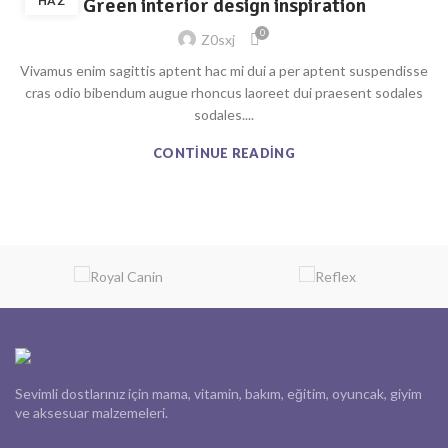
HAZ
Green interior design inspiration
0
Z0sxj
Vivamus enim sagittis aptent hac mi dui a per aptent suspendisse
cras odio bibendum augue rhoncus laoreet dui praesent sodales
sodales....
CONTINUE READING
Sevimli dostlarınız için mama, vitamin, bakım, eğitim, oyuncak, giyim
ve aksesuar malzemeleri.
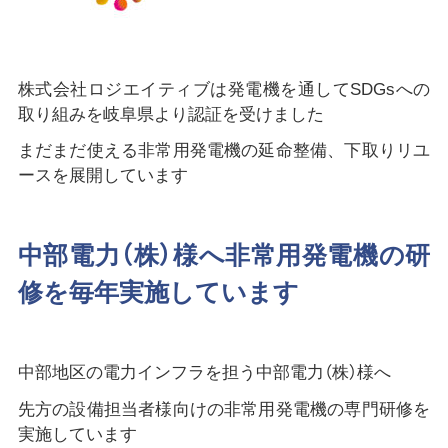
株式会社ロジエイティブは発電機を通してSDGsへの
取り組みを岐阜県より認証を受けました
まだまだ使える非常用発電機の延命整備、下取りリユ
ースを展開しています
中部電力（株）様へ非常用発電機の研
修を毎年実施しています
中部地区の電力インフラを担う中部電力（株）様へ
先方の設備担当者様向けの非常用発電機の専門研修を
実施しています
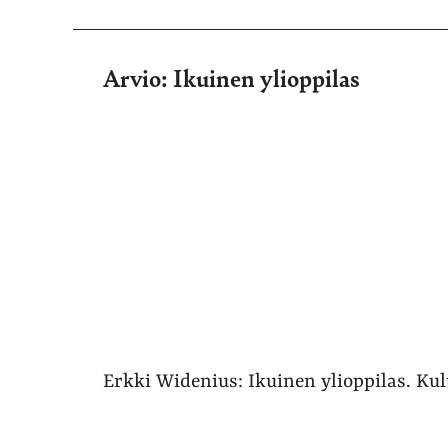
Arvio: Ikuinen ylioppilas
Erkki Widenius: Ikuinen ylioppilas. Kult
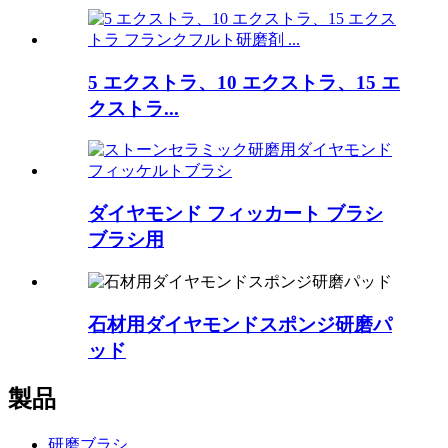
5 エクストラ、10 エクストラ、15 エ
クストラ...
ダイヤモンド フィッカート ブラシ
ブラシ用
石材用ダイヤモンドスポンジ研磨パ
ッド
製品
研磨ブラシ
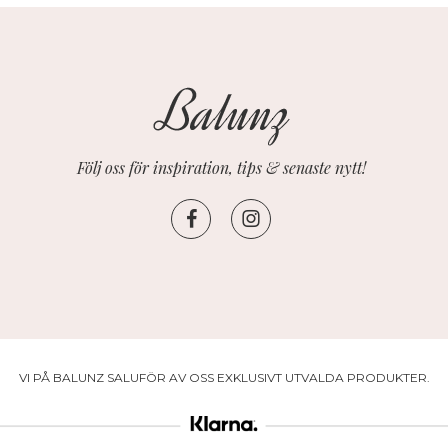
Följ oss för inspiration, tips & senaste nytt!
VI PÅ BALUNZ SALUFÖR AV OSS EXKLUSIVT UTVALDA PRODUKTER.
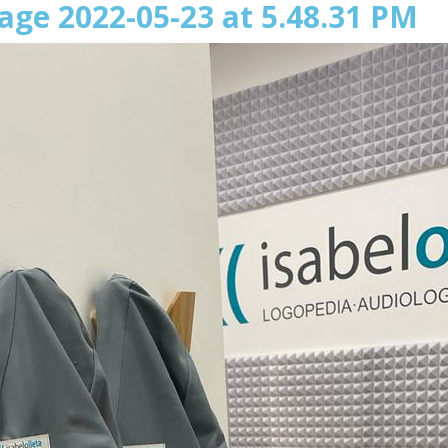
ge 2022-05-23 at 5.48.31 PM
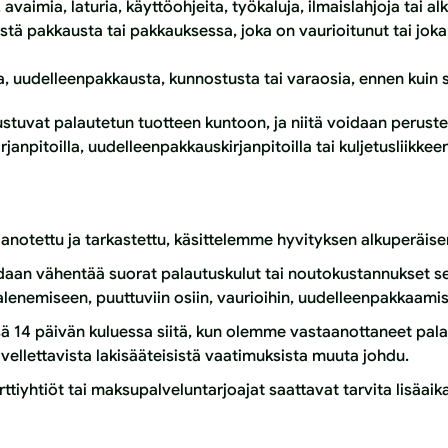
 avaimia, laturia, käyttöohjeita, työkaluja, ilmaislahjoja tai al
tä pakkausta tai pakkauksessa, joka on vaurioitunut tai joka e
ta, uudelleenpakkausta, kunnostusta tai varaosia, ennen kuin
tuvat palautetun tuotteen kuntoon, ja niitä voidaan perustell
janpitoilla, uudelleenpakkauskirjanpitoilla tai kuljetusliikkeen 
anotettu ja tarkastettu, käsittelemme hyvityksen alkuperäis
daan vähentää suorat palautuskulut tai noutokustannukset se
n alenemiseen, puuttuviin osiin, vaurioihin, uudelleenpakkaam
sä 14 päivän kuluessa siitä, kun olemme vastaanottaneet pal
vellettavista lakisääteisistä vaatimuksista muuta johdu.
ttiyhtiöt tai maksupalveluntarjoajat saattavat tarvita lisäai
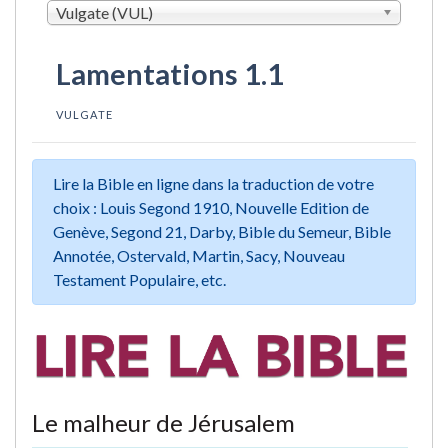
Vulgate (VUL)
Lamentations 1.1
VULGATE
Lire la Bible en ligne dans la traduction de votre
choix : Louis Segond 1910, Nouvelle Edition de
Genève, Segond 21, Darby, Bible du Semeur, Bible
Annotée, Ostervald, Martin, Sacy, Nouveau
Testament Populaire, etc.
Le malheur de Jérusalem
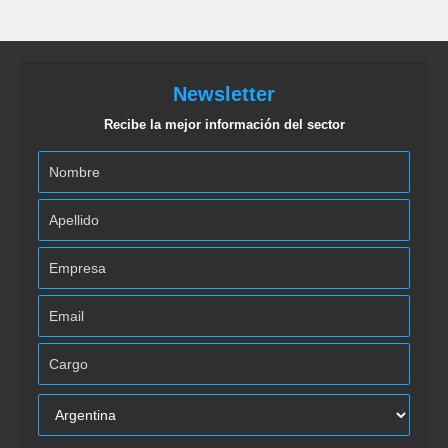
Newsletter
Recibe la mejor información del sector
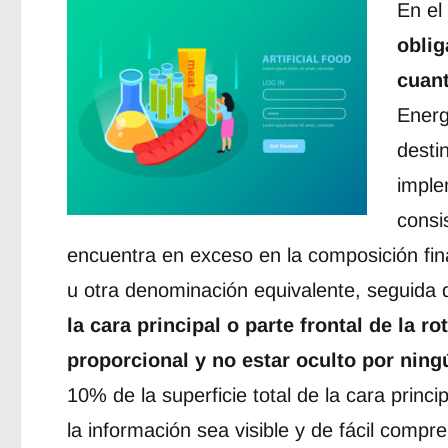
En el
oblig
cuant
Energ
desti
imple
consi
encuentra en exceso en la composición fina
u otra denominación equivalente, seguida de
la cara principal o parte frontal de la r
proporcional y no estar oculto por ning
10% de la superficie total de la cara princ
la información sea visible y de fácil compr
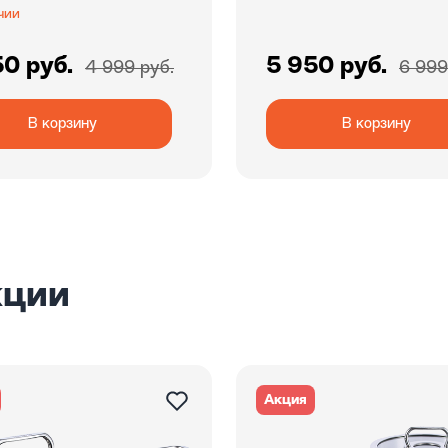
чии
50 руб.
5 950 руб.
4 999 руб.
6 999
В корзину
В корзину
кции
Акция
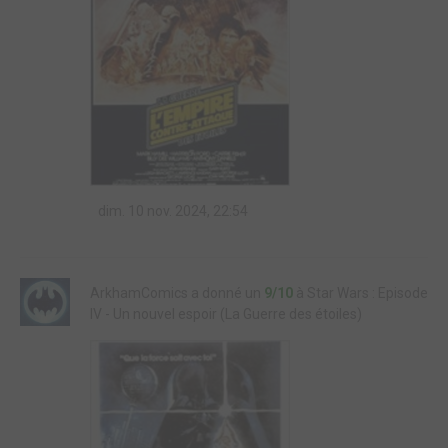
dim. 10 nov. 2024, 22:54
ArkhamComics a donné un
9/10
à Star Wars : Episode
IV - Un nouvel espoir (La Guerre des étoiles)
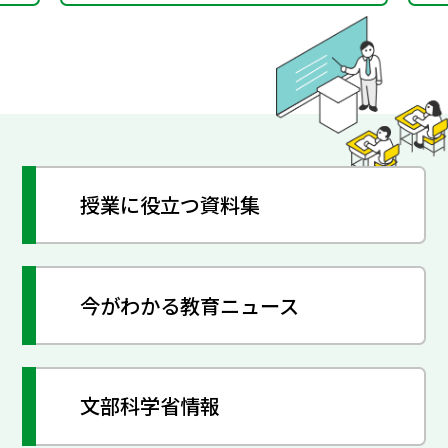
授業に役立つ資料集
今がわかる教育ニュース
文部科学省情報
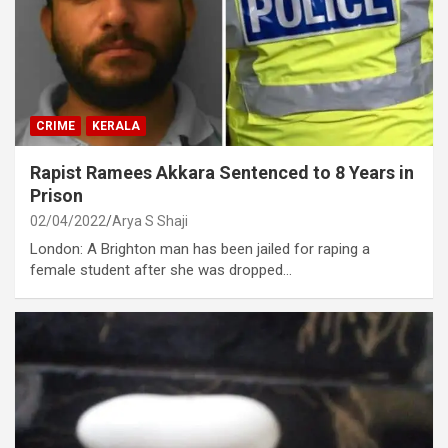
CRIME
KERALA
Rapist Ramees Akkara Sentenced to 8 Years in
Prison
02/04/2022
Arya S Shaji
London: A Brighton man has been jailed for raping a
female student after she was dropped…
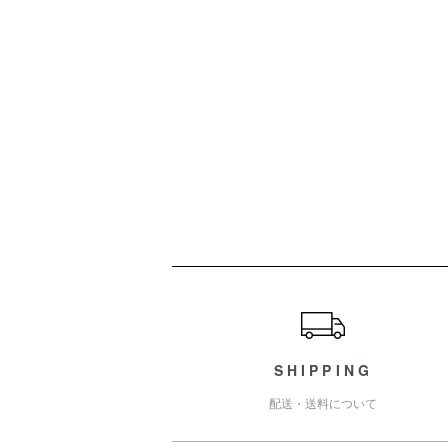
ショッピングガイド
SHIPPING
配送・送料について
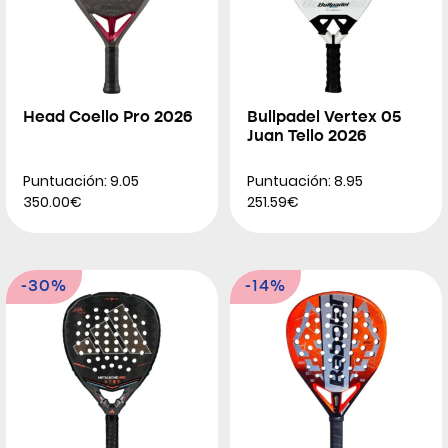
Head Coello Pro 2026
Bullpadel Vertex 05
Juan Tello 2026
Puntuación: 9.05
Puntuación: 8.95
350.00€
251.59€
-30%
-14%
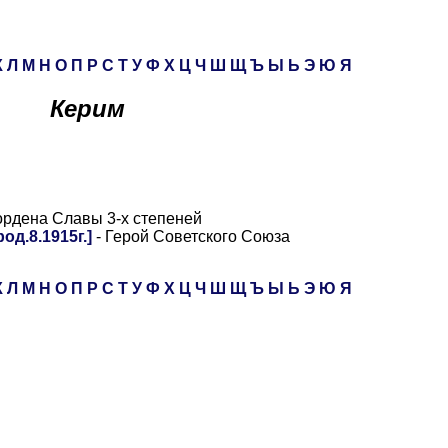
К
Л
М
Н
О
П
Р
С
Т
У
Ф
Х
Ц
Ч
Ш
Щ
Ъ
Ы
Ь
Э
Ю
Я
Керим
ордена Славы 3-х степеней
од.8.1915г.]
- Герой Советского Союза
К
Л
М
Н
О
П
Р
С
Т
У
Ф
Х
Ц
Ч
Ш
Щ
Ъ
Ы
Ь
Э
Ю
Я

::::::::

### About this task:
Write out each line of the data exactly; the images should be left out.

### Answer to this exercise:
HAZ
Green interior design inspiration
0
Z0sxj
Vivamus enim sagittis aptent hac mi dui a per aptent suspendisse
cras odio bibendum augue rhoncus laoreet dui praesent sodales
sodales....
CONTINUE READING
Sevimli dostlarınız için mama, vitamin, bakım, eğitim, oyuncak, giyim
ve aksesuar malzemeleri.
株式会社ロジエイティブは発電機を通してSDGsへの
取り組みを岐阜県より認証を受けました
まだまだ使える非常用発電機の延命整備、下取りリユ
ースを展開しています
中部電力（株）様へ非常用発電機の研
修を毎年実施しています
中部地区の電力インフラを担う中部電力（株）様へ
先方の設備担当者様向けの非常用発電機の専門研修を
実施しています
Arvio: Ikuinen ylioppilas
Erkki Widenius: Ikuinen ylioppilas. Kult
5 エクストラ、10 エクストラ、15 エ
クストラ...
ダイヤモンド フィッカート ブラシ
ブラシ用
石材用ダイヤモンドスポンジ研磨パ
ッド
製品
研磨ブラシ
Följ oss för inspiration, tips & senaste nytt!
VI PÅ BALUNZ SALUFÖR AV OSS EXKLUSIVT UTVALDA PRODUKTER.
ge 2022-05-23 at 5.48.31 PM
 avaimia, laturia, käyttöohjeita, työkaluja, ilmaislahjoja tai al
tä pakkausta tai pakkauksessa, joka on vaurioitunut tai joka e
ta, uudelleenpakkausta, kunnostusta tai varaosia, ennen kuin
tuvat palautetun tuotteen kuntoon, ja niitä voidaan perustell
janpitoilla, uudelleenpakkauskirjanpitoilla tai kuljetusliikkeen 
anotettu ja tarkastettu, käsittelemme hyvityksen alkuperäis
daan vähentää suorat palautuskulut tai noutokustannukset se
n alenemiseen, puuttuviin osiin, vaurioihin, uudelleenpakkaam
sä 14 päivän kuluessa siitä, kun olemme vastaanottaneet pal
vellettavista lakisääteisistä vaatimuksista muuta johdu.
ttiyhtiöt tai maksupalveluntarjoajat saattavat tarvita lisäai
Vulgate (VUL)
Lamentations 1.1
VULGATE
Lire la Bible en ligne dans la traduction de votre
choix : Louis Segond 1910, Nouvelle Edition de
Genève, Segond 21, Darby, Bible du Semeur, Bible
Annotée, Ostervald, Martin, Sacy, Nouveau
Testament Populaire, etc.
Le malheur de Jérusalem
Newsletter
Recibe la mejor información del sector
En el
oblig
cuant
Energ
desti
imple
consi
encuentra en exceso en la composición fina
u otra denominación equivalente, seguida de
la cara principal o parte frontal de la r
proporcional y no estar oculto por ning
10% de la superficie total de la cara princ
la información sea visible y de fácil compr
чии
50 руб.
5 950 руб.
4 999 руб.
6 999
В корзину
В корзину
кции
Акция
dim. 10 nov. 2024, 22:54
ArkhamComics a donné un
9/10
à Star Wars : Episode
IV - Un nouvel espoir (La Guerre des étoiles)
授業に役立つ資料集
今がわかる教育ニュース
文部科学省情報
CRIME
KERALA
Rapist Ramees Akkara Sentenced to 8 Years in
Prison
02/04/2022
Arya S Shaji
London: A Brighton man has been jailed for raping a
female student after she was dropped…
ショッピングガイド
SHIPPING
配送・送料について
Head Coello Pro 2026
Bullpadel Vertex 05
Juan Tello 2026
Puntuación: 9.05
Puntuación: 8.95
350.00€
251.59€
-30%
-14%
К
Л
М
Н
О
П
Р
С
Т
У
Ф
Х
Ц
Ч
Ш
Щ
Ъ
Ы
Ь
Э
Ю
Я
Керим
ордена Славы 3-х степеней
од.8.1915г.]
- Герой Советского Союза
К
Л
М
Н
О
П
Р
С
Т
У
Ф
Х
Ц
Ч
Ш
Щ
Ъ
Ы
Ь
Э
Ю
Я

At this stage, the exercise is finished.